== EXERCISE OBJECTIVE ==
Your task is to gather the lines below that hold the string "今週配信される新作スマホゲー".

*** Opening AVAILABLE DATA ***

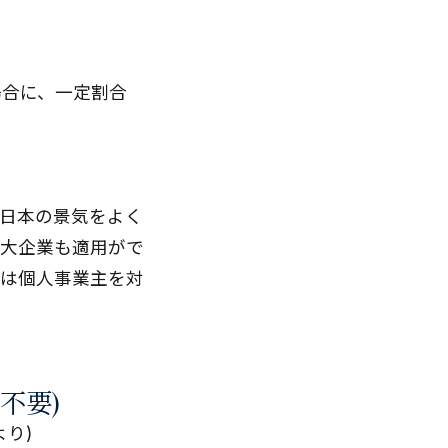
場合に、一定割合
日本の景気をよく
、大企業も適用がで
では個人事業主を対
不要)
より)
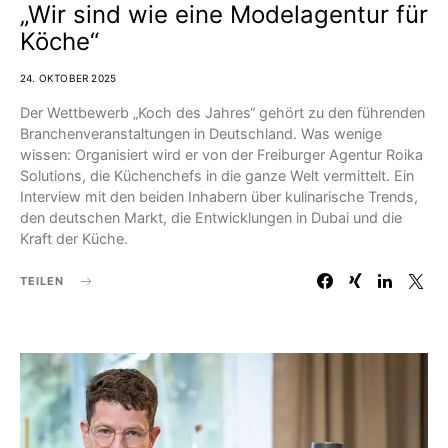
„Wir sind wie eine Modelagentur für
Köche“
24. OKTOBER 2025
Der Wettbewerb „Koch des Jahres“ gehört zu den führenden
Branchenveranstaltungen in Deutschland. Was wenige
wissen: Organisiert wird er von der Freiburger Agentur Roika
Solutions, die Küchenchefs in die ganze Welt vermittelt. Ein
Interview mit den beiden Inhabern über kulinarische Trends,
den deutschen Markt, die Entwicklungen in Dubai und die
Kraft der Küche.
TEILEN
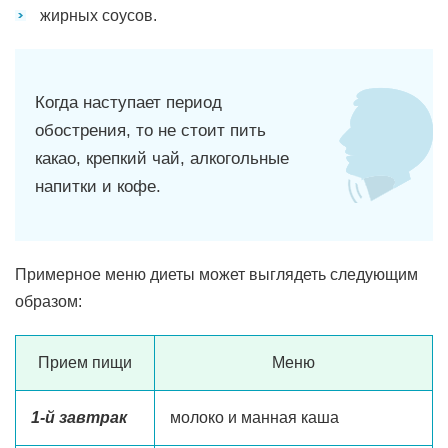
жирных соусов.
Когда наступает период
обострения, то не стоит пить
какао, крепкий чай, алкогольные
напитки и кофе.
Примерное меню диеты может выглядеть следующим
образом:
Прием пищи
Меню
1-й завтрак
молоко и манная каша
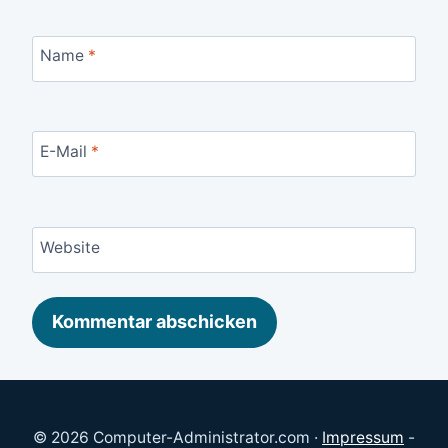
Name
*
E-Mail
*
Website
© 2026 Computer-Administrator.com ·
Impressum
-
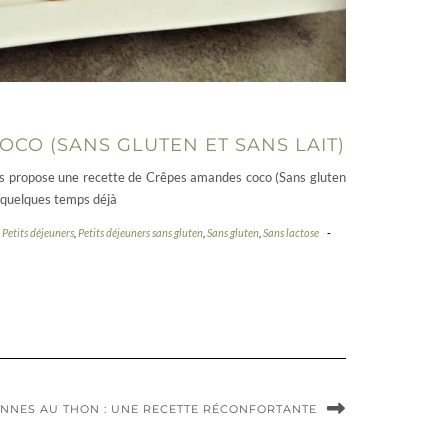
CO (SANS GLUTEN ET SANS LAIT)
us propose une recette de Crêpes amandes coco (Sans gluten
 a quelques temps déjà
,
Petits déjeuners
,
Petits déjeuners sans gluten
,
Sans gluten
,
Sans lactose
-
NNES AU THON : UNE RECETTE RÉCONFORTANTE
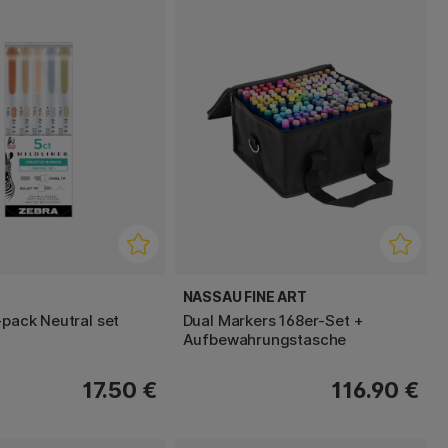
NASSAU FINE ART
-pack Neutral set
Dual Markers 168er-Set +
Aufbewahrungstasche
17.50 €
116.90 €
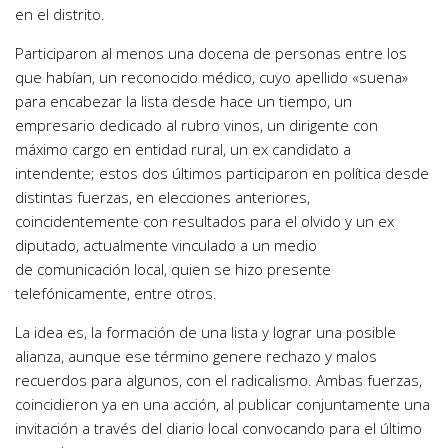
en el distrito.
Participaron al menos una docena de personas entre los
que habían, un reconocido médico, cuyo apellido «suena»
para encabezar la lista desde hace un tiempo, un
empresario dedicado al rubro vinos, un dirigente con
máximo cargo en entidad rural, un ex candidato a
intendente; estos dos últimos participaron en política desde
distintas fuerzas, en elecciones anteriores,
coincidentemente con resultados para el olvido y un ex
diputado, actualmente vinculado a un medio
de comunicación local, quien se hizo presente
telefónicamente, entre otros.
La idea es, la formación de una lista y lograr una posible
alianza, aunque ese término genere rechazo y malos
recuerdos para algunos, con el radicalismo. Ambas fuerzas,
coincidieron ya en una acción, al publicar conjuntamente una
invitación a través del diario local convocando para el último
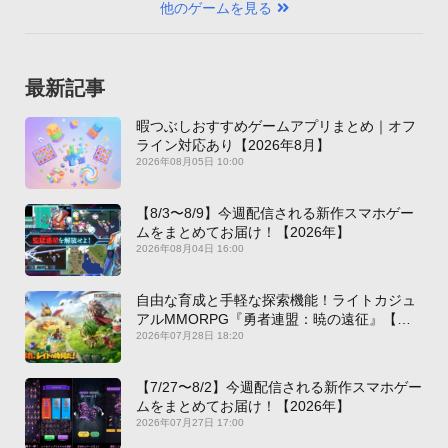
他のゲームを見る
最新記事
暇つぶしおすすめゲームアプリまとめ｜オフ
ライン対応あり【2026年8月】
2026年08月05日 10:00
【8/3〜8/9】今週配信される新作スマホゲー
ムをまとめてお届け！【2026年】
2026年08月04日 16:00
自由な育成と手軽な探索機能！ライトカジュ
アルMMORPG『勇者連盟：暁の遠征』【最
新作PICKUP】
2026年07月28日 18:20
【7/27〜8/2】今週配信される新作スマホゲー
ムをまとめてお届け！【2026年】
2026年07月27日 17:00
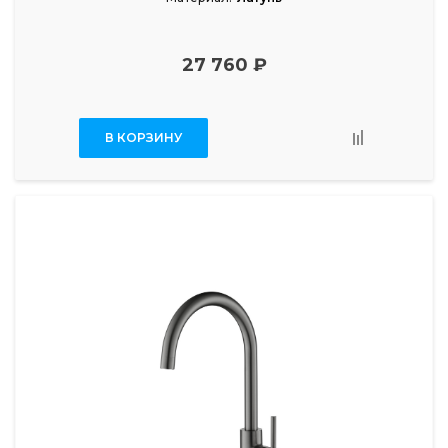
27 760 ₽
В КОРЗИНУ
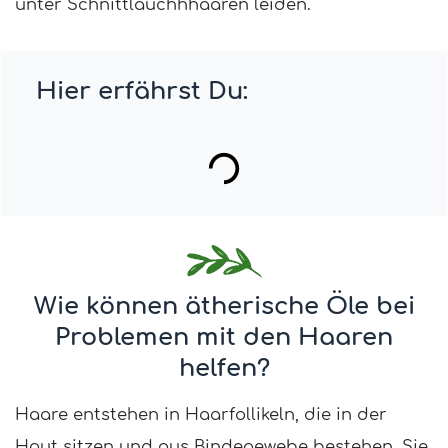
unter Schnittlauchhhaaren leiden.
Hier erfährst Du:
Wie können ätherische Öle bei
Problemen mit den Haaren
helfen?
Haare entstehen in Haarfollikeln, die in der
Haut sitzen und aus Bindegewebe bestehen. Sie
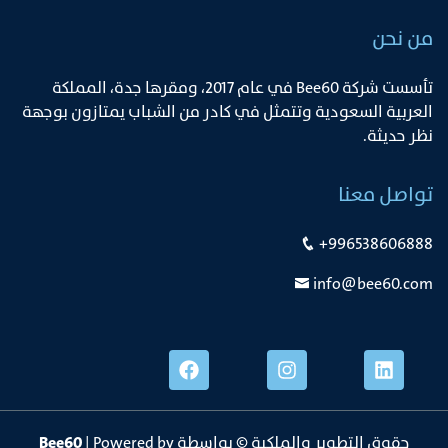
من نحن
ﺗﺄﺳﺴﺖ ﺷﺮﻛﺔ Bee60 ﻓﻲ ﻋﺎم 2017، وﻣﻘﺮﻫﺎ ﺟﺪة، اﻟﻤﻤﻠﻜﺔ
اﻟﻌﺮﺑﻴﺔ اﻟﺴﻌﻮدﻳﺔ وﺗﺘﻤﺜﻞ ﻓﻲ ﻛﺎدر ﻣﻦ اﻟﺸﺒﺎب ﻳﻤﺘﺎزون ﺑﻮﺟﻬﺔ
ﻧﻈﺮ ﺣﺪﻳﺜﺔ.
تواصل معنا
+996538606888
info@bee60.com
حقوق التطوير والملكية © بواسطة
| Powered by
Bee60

*** Closing AVAILABLE DATA ***

== SOLUTION ==
【8/3〜8/9】今週配信される新作スマホゲー
【7/27〜8/2】今週配信される新作スマホゲー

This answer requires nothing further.